### AIM OF THE TASK
Starting at the line below with "akmilbanten.id" and stopping at the line with "Нет в наличии", please print each line exactly, those two included, and skip every picture.

### EXTRACTED ENTRIES

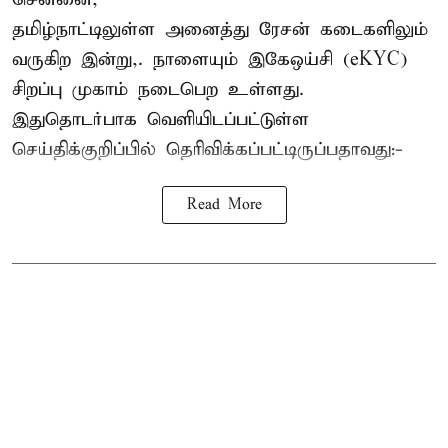
தமிழ்நாட்டிலுள்ள அனைத்து ரேசன் கடைகளிலும்
வருகிற இன்று,. நாளையும் இகேஒய்சி (eKYC)
சிறப்பு முகாம் நடைபெற உள்ளது.
இதுதொடர்பாக வெளியிடப்பட்டுள்ள
செய்திக்குறிப்பில் தெரிவிக்கப்பட்டிருப்பதாவது:-
Read More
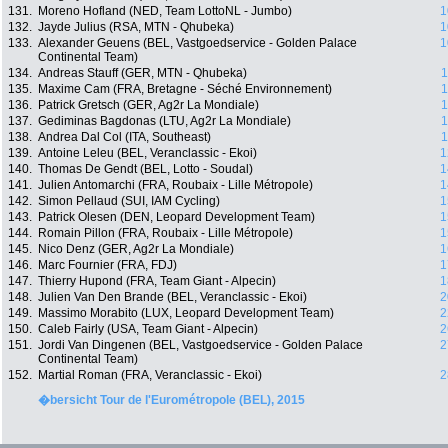
131.
Moreno Hofland (NED, Team LottoNL - Jumbo)
1
132.
Jayde Julius (RSA, MTN - Qhubeka)
1
133.
Alexander Geuens (BEL, Vastgoedservice - Golden Palace
1
Continental Team)
134.
Andreas Stauff (GER, MTN - Qhubeka)
1
135.
Maxime Cam (FRA, Bretagne - Séché Environnement)
1
136.
Patrick Gretsch (GER, Ag2r La Mondiale)
1
137.
Gediminas Bagdonas (LTU, Ag2r La Mondiale)
1
138.
Andrea Dal Col (ITA, Southeast)
1
139.
Antoine Leleu (BEL, Veranclassic - Ekoi)
1
140.
Thomas De Gendt (BEL, Lotto - Soudal)
1
141.
Julien Antomarchi (FRA, Roubaix - Lille Métropole)
1
142.
Simon Pellaud (SUI, IAM Cycling)
1
143.
Patrick Olesen (DEN, Leopard Development Team)
1
144.
Romain Pillon (FRA, Roubaix - Lille Métropole)
1
145.
Nico Denz (GER, Ag2r La Mondiale)
1
146.
Marc Fournier (FRA, FDJ)
1
147.
Thierry Hupond (FRA, Team Giant - Alpecin)
1
148.
Julien Van Den Brande (BEL, Veranclassic - Ekoi)
2
149.
Massimo Morabito (LUX, Leopard Development Team)
2
150.
Caleb Fairly (USA, Team Giant - Alpecin)
2
151.
Jordi Van Dingenen (BEL, Vastgoedservice - Golden Palace
2
Continental Team)
152.
Martial Roman (FRA, Veranclassic - Ekoi)
2
�bersicht Tour de l'Eurométropole (BEL), 2015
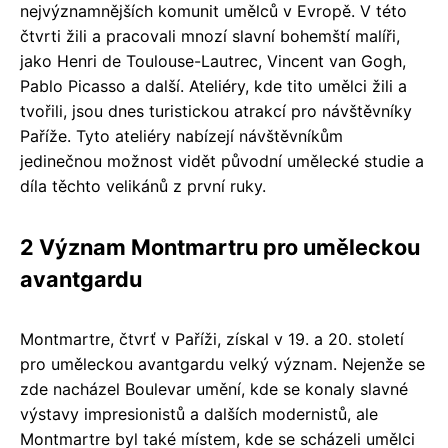
nejvýznamnějších komunit umělců v Evropě. V této
čtvrti žili a pracovali mnozí slavní bohemští malíři,
jako Henri de Toulouse-Lautrec, Vincent van Gogh,
Pablo Picasso a další. Ateliéry, kde tito umělci žili a
tvořili, jsou dnes turistickou atrakcí pro návštěvníky
Paříže. Tyto ateliéry nabízejí návštěvníkům
jedinečnou možnost vidět původní umělecké studie a
díla těchto velikánů z první ruky.
2 Význam Montmartru pro uměleckou
avantgardu
Montmartre, čtvrť v Paříži, získal v 19. a 20. století
pro uměleckou avantgardu velký význam. Nejenže se
zde nacházel Boulevar umění, kde se konaly slavné
výstavy impresionistů a dalších modernistů, ale
Montmartre byl také místem, kde se scházeli umělci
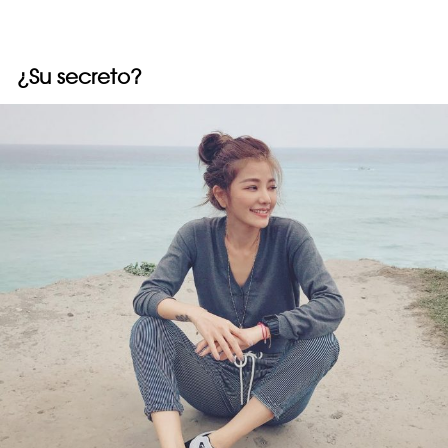
¿Su secreto?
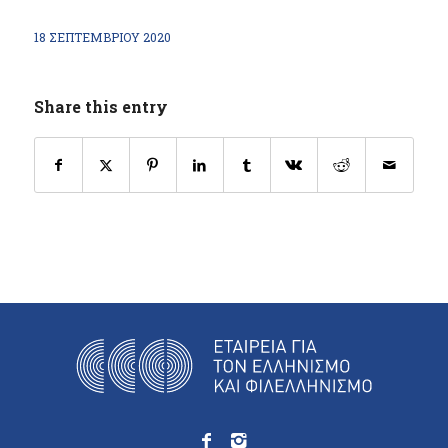
18 ΣΕΠΤΕΜΒΡΊΟΥ 2020
Share this entry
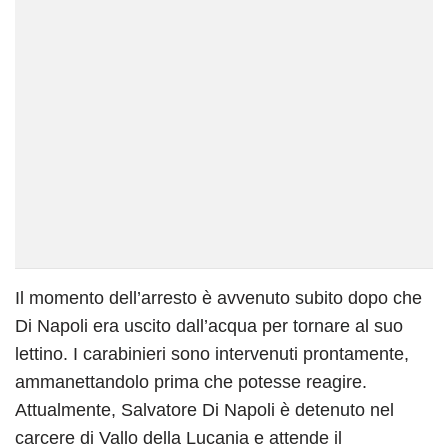
Il momento dell’arresto è avvenuto subito dopo che
Di Napoli era uscito dall’acqua per tornare al suo
lettino. I carabinieri sono intervenuti prontamente,
ammanettandolo prima che potesse reagire.
Attualmente, Salvatore Di Napoli è detenuto nel
carcere di Vallo della Lucania e attende il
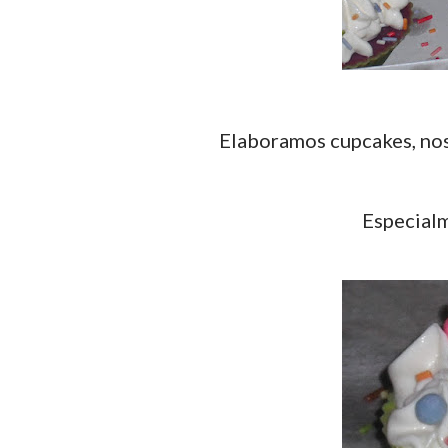
Elaboramos cupcakes, no
Especialm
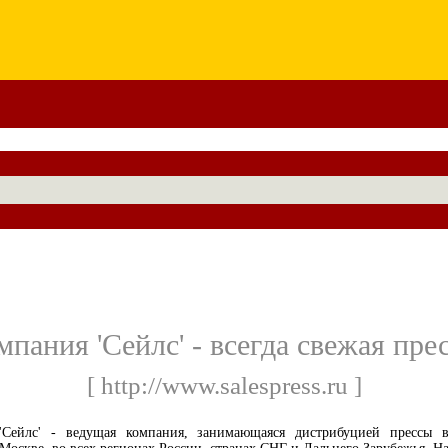
мпания 'Сейлс' - всегда свежая прес
[ http://www.salespress.ru ]
'Сейлс' - ведущая компания, занимающаяся дистрибуцией прессы 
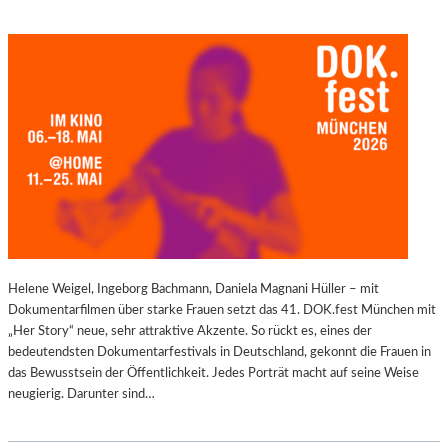
Helene Weigel, Ingeborg Bachmann, Daniela Magnani Hüller – mit
Dokumentarfilmen über starke Frauen setzt das 41. DOK.fest München mit
„Her Story“ neue, sehr attraktive Akzente. So rückt es, eines der
bedeutendsten Dokumentarfestivals in Deutschland, gekonnt die Frauen in
das Bewusstsein der Öffentlichkeit. Jedes Porträt macht auf seine Weise
neugierig. Darunter sind…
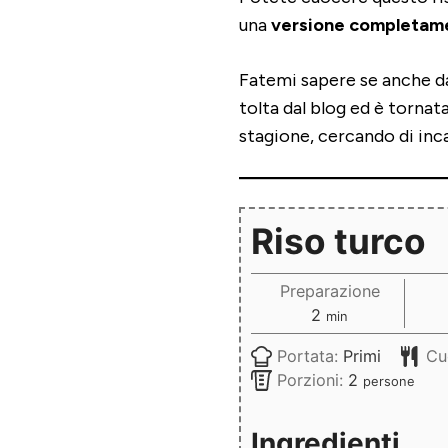
una
versione completam
Fatemi sapere se anche da
tolta dal blog ed è tornata
stagione, cercando di inca
Riso turco
Preparazione
minuti
2
min
Portata:
Primi
Cu
Porzioni:
2
persone
Ingredienti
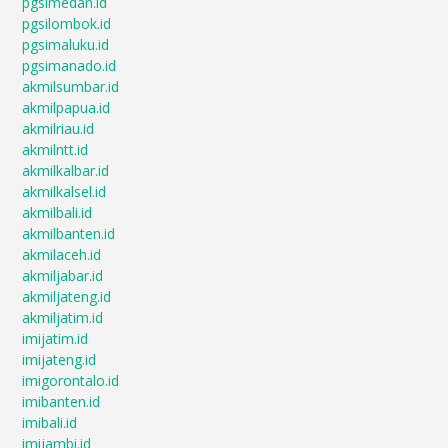
pgsimedan.id
pgsilombok.id
pgsimaluku.id
pgsimanado.id
akmilsumbar.id
akmilpapua.id
akmilriau.id
akmilntt.id
akmilkalbar.id
akmilkalsel.id
akmilbali.id
akmilbanten.id
akmilaceh.id
akmiljabar.id
akmiljateng.id
akmiljatim.id
imijatim.id
imijateng.id
imigorontalo.id
imibanten.id
imibali.id
imijambi.id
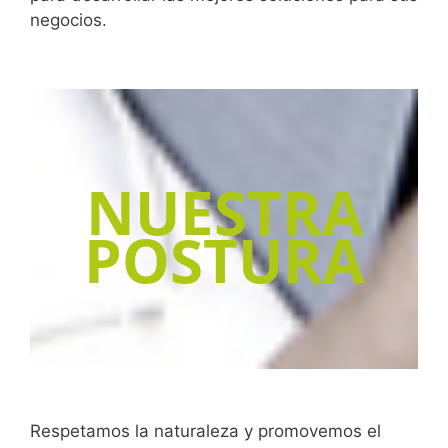
negocios.
NUESTRA
POSTURA
Respetamos la naturaleza y promovemos el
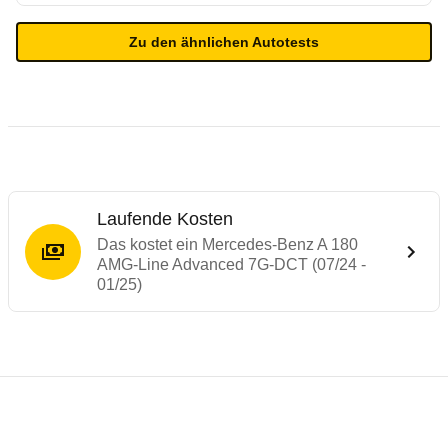
Zu den ähnlichen Autotests
Laufende Kosten
Das kostet ein Mercedes-Benz A 180
AMG-Line Advanced 7G-DCT (07/24 -
01/25)
Testergebnisse von ähnlichen Autos
Laufende Kosten
Rückrufe & Mängel des Mercedes-Benz A-
Technische Daten des
Mercedes-Benz A 1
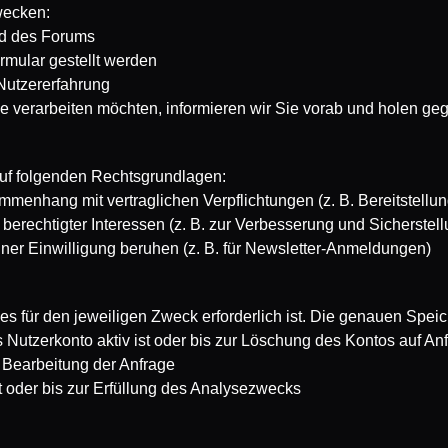
wecken:
nd des Forums
rmular gestellt werden
Nutzererfahrung
verarbeiten möchten, informieren wir Sie vorab und holen gege
auf folgenden Rechtsgrundlagen:
mmenhang mit vertraglichen Verpflichtungen (z. B. Bereitstell
 berechtigter Interessen (z. B. zur Verbesserung und Sicherstel
einer Einwilligung beruhen (z. B. für Newsletter-Anmeldungen)
für den jeweiligen Zweck erforderlich ist. Die genauen Speiche
 Nutzerkonto aktiv ist oder bis zur Löschung des Kontos auf An
 Bearbeitung der Anfrage
 oder bis zur Erfüllung des Analysezwecks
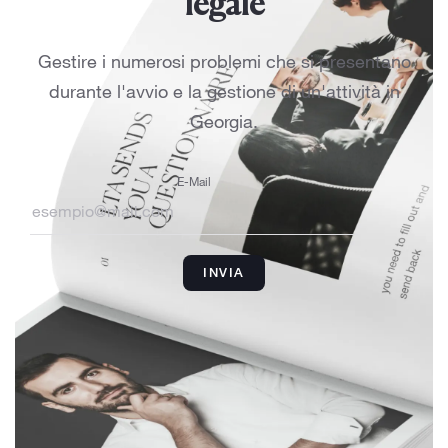
legale
Gestire i numerosi problemi che si presentano
durante l'avvio e la gestione di un'attività in
Georgia.
E-Mail
INVIA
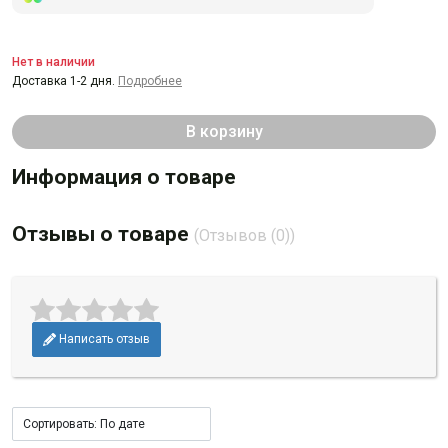
Нет в наличии
Доставка 1-2 дня.
Подробнее
В корзину
Информация о товаре
Отзывы о товаре
(Отзывов (0))
Написать отзыв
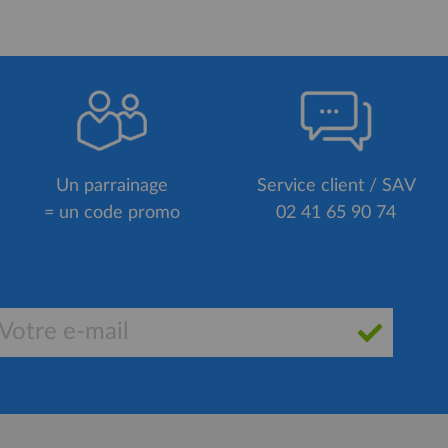
Un parrainage
Service client / SAV
= un code promo
02 41 65 90 74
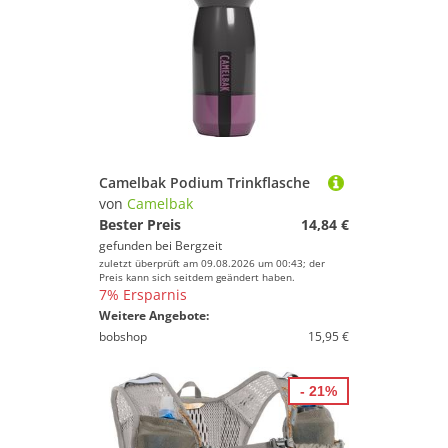
Camelbak Podium Trinkflasche
von
Camelbak
Bester Preis
14,84 €
gefunden bei
Bergzeit
zuletzt überprüft am 09.08.2026 um 00:43; der
Preis kann sich seitdem geändert haben.
7% Ersparnis
Weitere Angebote:
bobshop
15,95 €
- 21%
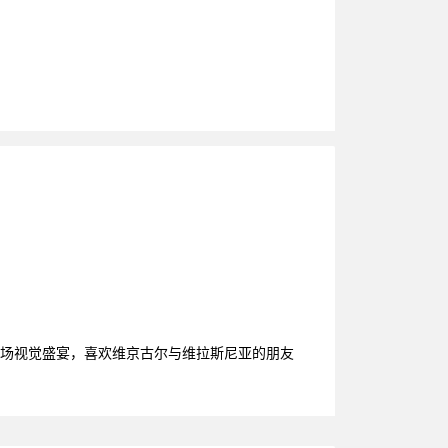
一场视觉盛宴，喜欢维京古尔与维拉斯尼亚的朋友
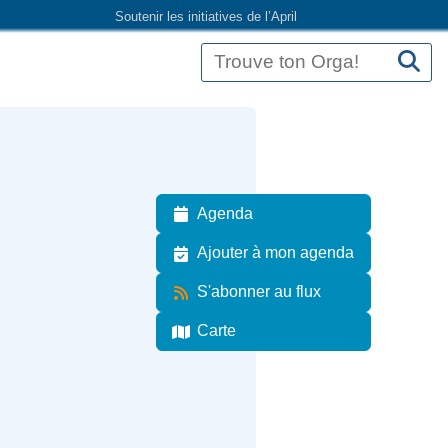
Soutenir les initiatives de l’April
Agenda
Ajouter à mon agenda
S'abonner au flux
Carte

### SOLVED PROBLEM
akmilbanten.id
akmilaceh.id
akmiljabar.id
akmiljateng.id
akmiljatim.id
imijatim.id
imijateng.id
imigorontalo.id
imibanten.id
imibali.id
imijambi.id
negocios.
NUESTRA
POSTURA
Respetamos la naturaleza y promovemos el
Zu den ähnlichen Autotests
Laufende Kosten
Das kostet ein Mercedes-Benz A 180
AMG-Line Advanced 7G-DCT (07/24 -
01/25)
Testergebnisse von ähnlichen Autos
Laufende Kosten
Rückrufe & Mängel des Mercedes-Benz A-
Technische Daten des
Mercedes-Benz A 1
wecken:
nd des Forums
rmular gestellt werden
Nutzererfahrung
verarbeiten möchten, informieren wir Sie vorab und holen gege
auf folgenden Rechtsgrundlagen:
mmenhang mit vertraglichen Verpflichtungen (z. B. Bereitstell
 berechtigter Interessen (z. B. zur Verbesserung und Sicherstel
einer Einwilligung beruhen (z. B. für Newsletter-Anmeldungen)
für den jeweiligen Zweck erforderlich ist. Die genauen Speiche
 Nutzerkonto aktiv ist oder bis zur Löschung des Kontos auf An
 Bearbeitung der Anfrage
 oder bis zur Erfüllung des Analysezwecks
legale
Gestire i numerosi problemi che si presentano
durante l'avvio e la gestione di un'attività in
Georgia.
E-Mail
INVIA
Нет в наличии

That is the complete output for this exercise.